» Exercise details
Set out the records below again exactly; skip the images.

» Dataset excerpts

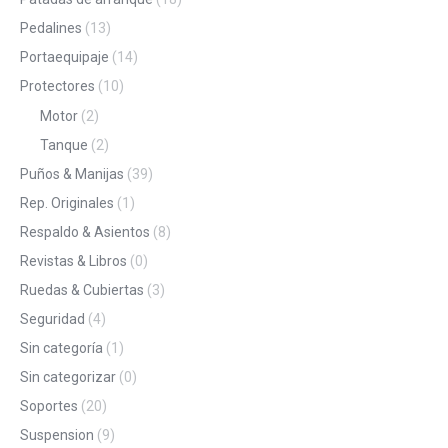
Pedalines
(13)
Portaequipaje
(14)
Protectores
(10)
Motor
(2)
Tanque
(2)
Puños & Manijas
(39)
Rep. Originales
(1)
Respaldo & Asientos
(8)
Revistas & Libros
(0)
Ruedas & Cubiertas
(3)
Seguridad
(4)
Sin categoría
(1)
Sin categorizar
(0)
Soportes
(20)
Suspension
(9)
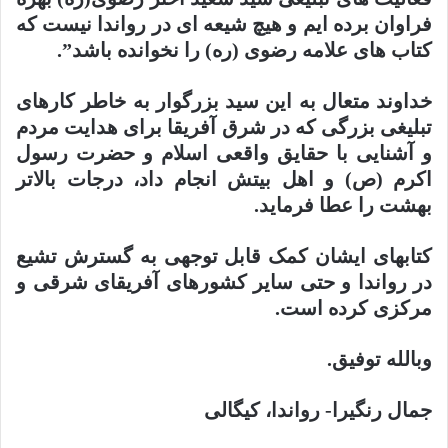
فراوان برده ایم و
هیچ شیعه ای در رواندا نیست که
کتاب های علامه رضوی (ره) را نخوانده باشد”.
خداوند متعال به این سید بزرگوار به خاطر کارهای
تبلیغی بزرگی که در شرق آفریقا برای هدایت مردم
و آشنایی با حقایق واقعی اسلام و حضرت رسول
اکرم (ص) و اهل بیتش انجام داد، درجات بالاتر
بهشت
را عطا فرماید.
کتابهای ایشان کمک قابل توجهی به گسترش تشیع
در رواندا و حتی سایر کشورهای آفریقای شرقی و
مرکزی کرده است.
وبالله توفیق.
جمال رنگیرا- رواندا، کیگالی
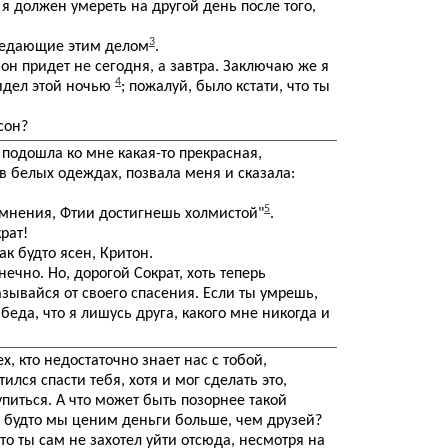
 я должен умереть на другой день после того,
3
ведающие этим делом
.
 он придет не сегодня, а завтра. Заключаю же я
4
видел этой ночью
; пожалуй, было кстати, что ты
сон?
подошла ко мне какая-то прекрасная,
 белых одеждах, позвала меня и сказала:
5
сомнения, Фтии достигнешь холмистой"
.
рат!
ак будто ясен, Критон.
ечно. Но, дорогой Сократ, хоть теперь
зывайся от своего спасения. Если ты умрешь,
беда, что я лишусь друга, какого мне никогда и
х, кто недостаточно знает нас с тобой,
тился спасти тебя, хотя и мог сделать это,
упиться. А что может быть позорнее такой
т, будто мы ценим деньги больше, чем друзей?
то ты сам не захотел уйти отсюда, несмотря на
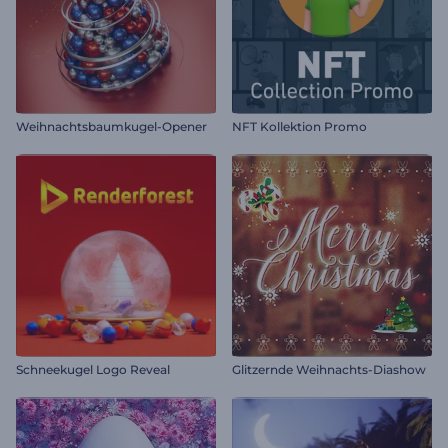
Weihnachtsbaumkugel-Opener
NFT Kollektion Promo
Schneekugel Logo Reveal
Glitzernde Weihnachts-Diashow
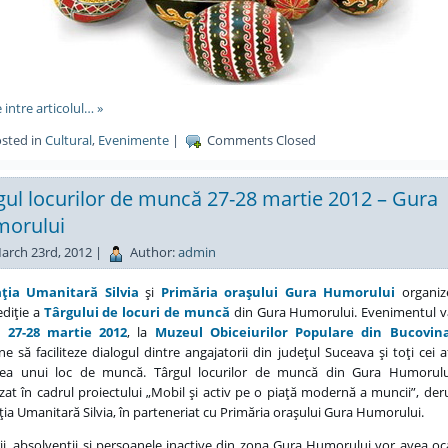
 intre articolul… »
sted in
Cultural
,
Evenimente
|
Comments Closed
gul locurilor de muncă 27-28 martie 2012 – Gura
orului
arch 23rd, 2012 |
Author:
admin
ţia Umanitară Silvia
şi
Primăria oraşului Gura Humorului
organiz
diţie a
Târgului de locuri de muncă
din Gura Humorului. Evenimentul v
e
27-28 martie 2012
, la
Muzeul Obiceiurilor Populare din Bucovin
e să faciliteze dialogul dintre angajatorii din judeţul Suceava şi toţi cei af
rea unui loc de muncă. Târgul locurilor de muncă din Gura Humorulu
zat în cadrul proiectului „Mobil şi activ pe o piaţă modernă a muncii”, der
ia Umanitară Silvia, în parteneriat cu Primăria oraşului Gura Humorului.
i, absolvenţii şi persoanele inactive din zona Gura Humorului vor avea oc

» Exercise output
Pedalines
(13)
Portaequipaje
(14)
Protectores
(10)
Motor
(2)
Tanque
(2)
Puños & Manijas
(39)
Rep. Originales
(1)
Respaldo & Asientos
(8)
Revistas & Libros
(0)
Ruedas & Cubiertas
(3)
Seguridad
(4)
Sin categoría
(1)
Sin categorizar
(0)
Soportes
(20)
Suspension
(9)
فراوان برده ایم و
هیچ شیعه ای در رواندا نیست که
کتاب های علامه رضوی (ره) را نخوانده باشد”.
خداوند متعال به این سید بزرگوار به خاطر کارهای
تبلیغی بزرگی که در شرق آفریقا برای هدایت مردم
و آشنایی با حقایق واقعی اسلام و حضرت رسول
اکرم (ص) و اهل بیتش انجام داد، درجات بالاتر
بهشت
را عطا فرماید.
کتابهای ایشان کمک قابل توجهی به گسترش تشیع
در رواندا و حتی سایر کشورهای آفریقای شرقی و
مرکزی کرده است.
وبالله توفیق.
جمال رنگیرا- رواندا، کیگالی
 я должен умереть на другой день после того,
3
ведающие этим делом
.
 он придет не сегодня, а завтра. Заключаю же я
4
видел этой ночью
; пожалуй, было кстати, что ты
сон?
подошла ко мне какая-то прекрасная,
 белых одеждах, позвала меня и сказала:
5
сомнения, Фтии достигнешь холмистой"
.
рат!
ак будто ясен, Критон.
ечно. Но, дорогой Сократ, хоть теперь
зывайся от своего спасения. Если ты умрешь,
беда, что я лишусь друга, какого мне никогда и
х, кто недостаточно знает нас с тобой,
тился спасти тебя, хотя и мог сделать это,
упиться. А что может быть позорнее такой
т, будто мы ценим деньги больше, чем друзей?
то ты сам не захотел уйти отсюда, несмотря на
Weihnachtsbaumkugel-Opener
NFT Kollektion Promo
Schneekugel Logo Reveal
Glitzernde Weihnachts-Diashow
 intre articolul… »
sted in
Cultural
,
Evenimente
|
Comments Closed
gul locurilor de muncă 27-28 martie 2012 – Gura
orului
arch 23rd, 2012 |
Author:
admin
ţia Umanitară Silvia
şi
Primăria oraşului Gura Humorului
organiz
diţie a
Târgului de locuri de muncă
din Gura Humorului. Evenimentul v
e
27-28 martie 2012
, la
Muzeul Obiceiurilor Populare din Bucovin
e să faciliteze dialogul dintre angajatorii din judeţul Suceava şi toţi cei af
rea unui loc de muncă. Târgul locurilor de muncă din Gura Humorulu
zat în cadrul proiectului „Mobil şi activ pe o piaţă modernă a muncii”, der
ia Umanitară Silvia, în parteneriat cu Primăria oraşului Gura Humorului.
i, absolvenţii şi persoanele inactive din zona Gura Humorului vor avea oc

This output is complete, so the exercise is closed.